Non mi piaceva l’idea che per lavorare dovevo andare alle feste e conoscere registi, così ho comprato tre quadernoni e ho scritto, a penna ricordo ancora, il mio primo spettacolo “Scusate ma oggi vomito”. Avevo visto da poco “Lenny” il film sulla vita del comico statunitense Lenny Bruce interpretato da Dustin Hoffman e ho pensato effettivamente alla possibilità di fare una comicità dove uno tira fuori il dolore che ha dentro. Anche perché sono convinto che dietro ad ogni comico satirico ci sia una forma di disperazione. A me questo ha aiutato molto, ho praticamente messo la “malattia” a reddito e le persone che vengono a vedermi mi danno molta soddisfazione.

L’Italia, intendo quella al potere, prima o poi si arrenderà a questo tipo di comicità e smetterà di censurarla?
Il cambiamento è prima di tutto culturale ed è già in corso, il potere non solo sarà costretto ad accettarlo ma anche ad assecondarlo. Prendiamo la tv, per esempio, i giovani non la guardano più, si sono spostati su Netflix, Sky e il web in genere. Chi ora ostacola il cambiamento, se vorrà ancora vendere pubblicità, dovrà per forza spostarsi verso quelle direzioni. E’ solo una questione di tempo.

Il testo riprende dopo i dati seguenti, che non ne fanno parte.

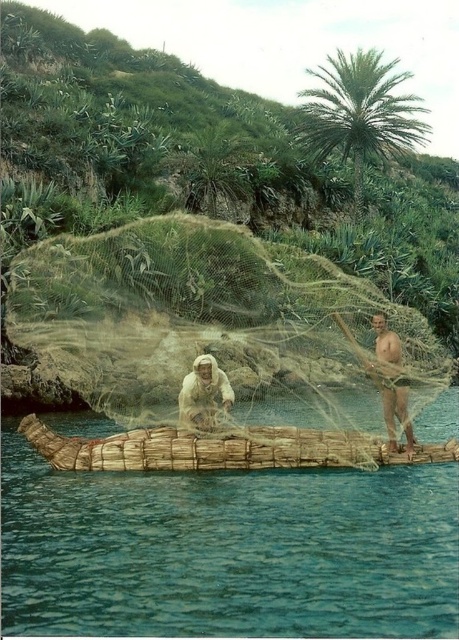 You are planning to place a small cooler on the brown wooden raft at center. However, you notice there is already a brown woven basket at center on it. Based on the description, will the cooler fit on the raft without displacing the basket?

The brown wooden raft at center is shorter than the brown woven basket at center. Since the raft is shorter, it might not have enough space to accommodate both the existing basket and the cooler. Therefore, the cooler may not fit without displacing the basket.

You are a tourist standing on the shore observing the brown wooden raft at center and the green mesh fishing net at center. Which object appears larger in the scene?

The green mesh fishing net at center appears larger than the brown wooden raft at center because the brown wooden raft at center has a smaller size compared to green mesh fishing net at center. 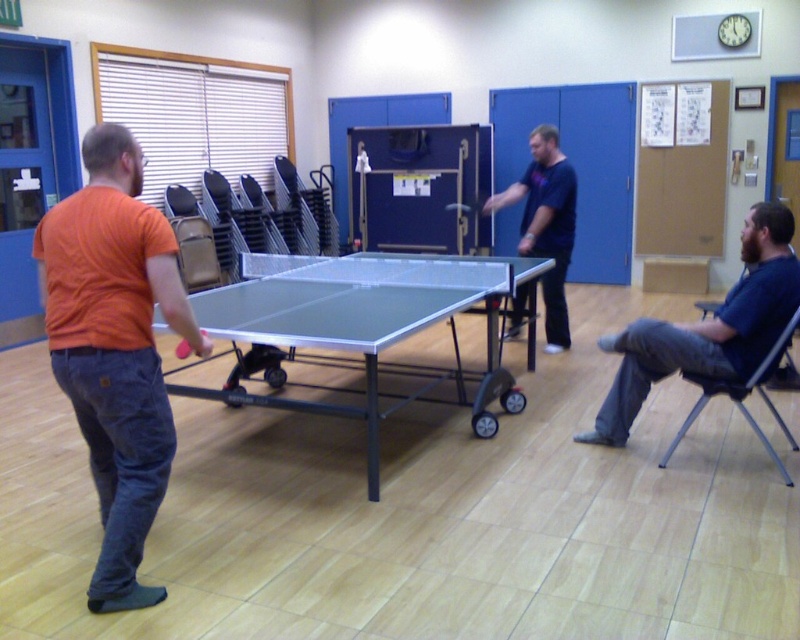 You are standing at the point labeled point (145, 205) in the image. You want to move to the ping pong table which is 2.36 meters away from you. Is there enough space to walk straight to the table without any obstacles?

Yes, there is enough space to walk straight to the ping pong table because the distance between you and the table is 2.36 meters, and the scene description mentions no obstacles in the room.

You are standing at the entrance of the room and want to greet the person in the blue cotton shirt at right. To reach them, you must walk around the ping pong table with wheels attached to its legs. Which direction should you walk to avoid the metallic gray chair at lower right?

The blue cotton shirt at right is above the metallic gray chair at lower right, so the chair is directly beneath them. To avoid the chair, walk around the ping pong table towards the side opposite the metallic gray chair at lower right.

You are a photographer setting up a shoot in this room. You need to place a 1.2 meter tall stand between the blue cotton shirt at right and the metallic gray chair at lower right. Will the stand fit vertically between them?

The blue cotton shirt at right is taller than the metallic gray chair at lower right. Since the stand is 1.2 meters tall, it may not fit vertically between them if the distance between the two objects is less than 1.2 meters. However, the description only provides information about their heights relative to each other, not the vertical space between them. Without knowing the actual vertical distance, we cannot confirm if the stand will fit. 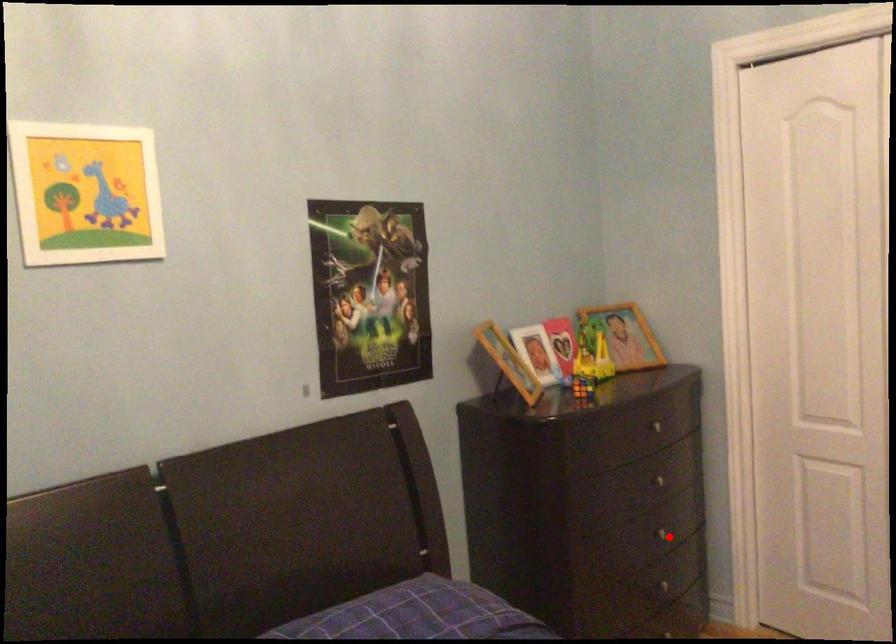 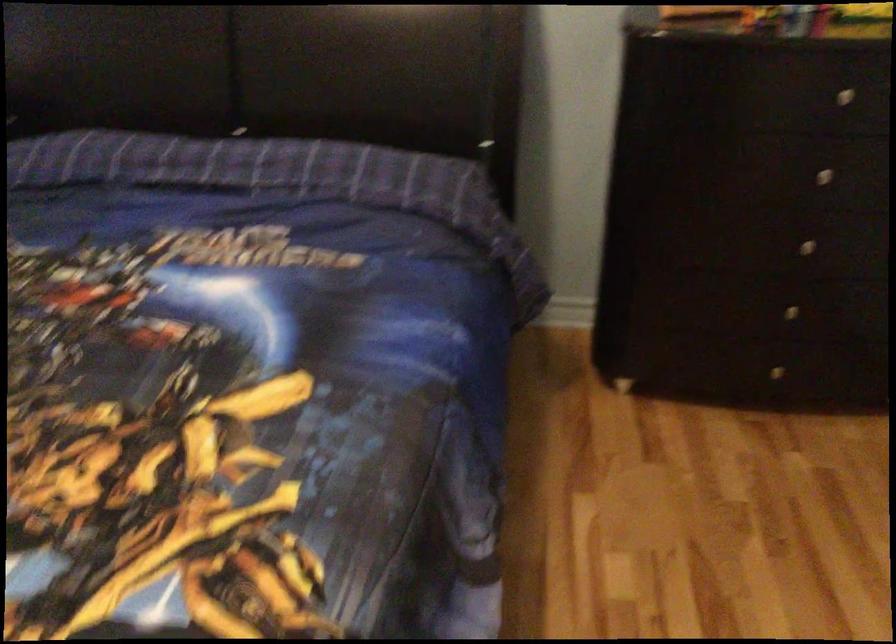 Question: I am providing you with two images of the same scene from different viewpoints. In image1, a red point is highlighted. Considering the same 3D point in image2, which of the following is correct?

Choices:
 (A) It is closer
 (B) It is farther

Answer: (A)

Parliamo di FB. In un post dici che ha trasformato il concetto di partecipazione in protagonismo…
L’essere umano non è fatto per vivere una vita pubblica e invece FB è l’agorà della vita pubblica. In meno di dieci anni ha cambiato il mondo perché nessuno ha insegnato alle persone come utilizzare questo strumento. Quindi tutti vivono la loro “realtà” su profili pubblici come se fossero comici o attori, in più sottoposti continuamente alla gogna dei giudizi o alle approvazioni degli altri. E’ una forma patologica, un distacco dalla realtà che rende tutto epico, una difficoltà diventa una tragedia, una felicità diventa un trionfo. E’ frustrante, devi dimostrare sempre di essere ciò che invece non sei. E’ una cosa che a livello sociologico è spaventosa.

Hai realizzato degli spot su FB che si chiamano #chiediaiuto. Campagna ironica proprio sulla forma patologica dell’utilizzo del mezzo… ironia che in tanti non hanno colto.
Guarda ti dico com’è andata. Dovevo partire con il tour e in qualche modo dovevo pubblicizzare il mio lavoro. Mi son detto: “Ma che cosa posso fare in questo momento che mi faccia sentire un vero imbecille su FB?” E ho pensato a questa cosa di #chiediaiuto. Nel primo spot dico di non postare foto e subito dopo ho pubblicato una foto del video… e così via con gli altri spot. Nella mia testa il gioco era palese, dico di non esprimere opinioni ed io le sto esprimendo, dico di non condividere mentre chiedo di condividere il video. L’intenzione era quella di fare satira sul mezzo non sulle persone. La cosa che più mi è dispiaciuta è che chi ha detto di aver capito mi ha comunque consigliato di mettere una battuta sul finale per far capire che si scherza. Avrebbe ucciso tutto: il gioco era proprio lì al confine. Ma per tutto quello che ti ho detto prima, difficilmente queste persone avrebbero potuto coglierne l’ironia e pensare che fosse una figata, piuttosto si sarebbero dovute guardare un po’ dentro.

Sotto a uno di questi spot ho letto un commento che diceva “Filippo, mi chiedo come mai tu non sia schifosamente famoso?” E da un po’ me lo chiedo anch’io.
Sono una persona molto schiva e anche timida e sarebbe veramente una stortura se fossi famoso. Certo ci sono le ambizioni… Ho sei o sette programmi nel cassetto e vorrei trovare un’altra forma oltre al monologo per esprimere tutte ‘ste idee che mi vengono in mente… Ecco, mi auguro un giorno di trovarla ma la fama no, non la inseguo. Vivo del mio lavoro da tanti anni e sono già felice così.